Most of my reform ideas are relatively radical and are not among the options provided, but I'd go with this plan: http://www.nytimes.com/interactive/2010/11/13/weekinreview/deficits-graphic.html?choices=431m05r2

If implemented in 2010, it would shift the projected 2015 budget shortfall from $418B to -$120B while turning the projected 2030 shortfall from $1.345T to -$0.34T. The difference would come from spending cuts (53%) and some increases in tax revenue (47%).

Domestic Programs and Foreign Aid

  • Eliminate farm subsidies

Military

  • Reduce nuclear arsenal and space spending
  • Reduce military to pre-Iraq War size and further reduce troops in Asia and Europe
  • Reduce the number of troops in Iraq and Afghanistan to 60,000 by 2015

Health Care Reform

  • Enact medical malpractice reform
  • Reduce the tax break for employer-provided health insurance
  • Cap Medicare growth starting in 2013

Existing Taxes

  • Return the estate tax to Clinton-era levels
  • Return [investment tax] rates to Clinton-era levels
  • Allow [Bush tax cut] expiration for income above $250,000 a year
  • Payroll tax: Subject some incomes above $106,000 to tax

New Taxes and Tax Reform

  • Millionaire's tax on income above $1 million
  • Eliminate loopholes, reduce rates (Bowles-Simpson plan)
  • Carbon tax

The results in this case are not useful in showing how my policies of choice would affect the deficit and national debt, unfortunately.
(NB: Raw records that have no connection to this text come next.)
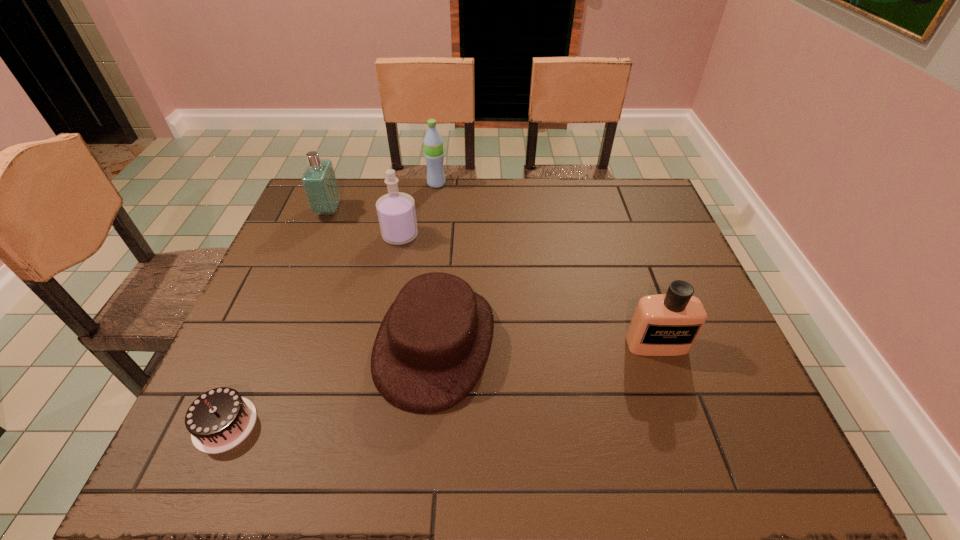 Where is `water bottle`? The width and height of the screenshot is (960, 540). water bottle is located at coordinates (433, 143).

Where is `the second perfume from left to right`? the second perfume from left to right is located at coordinates (396, 212).

Locate an element on the screen. Image resolution: width=960 pixels, height=540 pixels. the fourth nearest object is located at coordinates (396, 212).

The height and width of the screenshot is (540, 960). I want to click on the second farthest object, so click(319, 182).

At what (x,y) coordinates should I click in order to perform the action: click on the farthest perfume. Please return your answer as a coordinate pair (x, y). This screenshot has height=540, width=960. Looking at the image, I should click on (319, 182).

What are the coordinates of `the rightmost perfume` in the screenshot? It's located at (668, 324).

Identify the location of the rightmost object. (668, 324).

Locate an element on the screen. Image resolution: width=960 pixels, height=540 pixels. the second shortest object is located at coordinates (433, 343).

Where is `the shortest object`? This screenshot has height=540, width=960. the shortest object is located at coordinates pos(218,420).

Find the location of a particular element. This screenshot has width=960, height=540. vacant space situated 0.360m on the right of the farthest object is located at coordinates (554, 184).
There are some areas of spending I want to increase (e.g. space exploration, foreign aid, infrastructure, and state investments in the arts and sciences) while in others it is unclear whether changes would be more or less cost-effective - my best examples being across the board increases to the income tax, replacing Social Security and some means-tested programs with a basic income, and scrapping Medicare and Medicaid in favor of German-styled sickness funds. It is also unclear how my preferred replacement for the U.S. Constitution and shift toward a socialist economy would impact the sustainability of various public policies.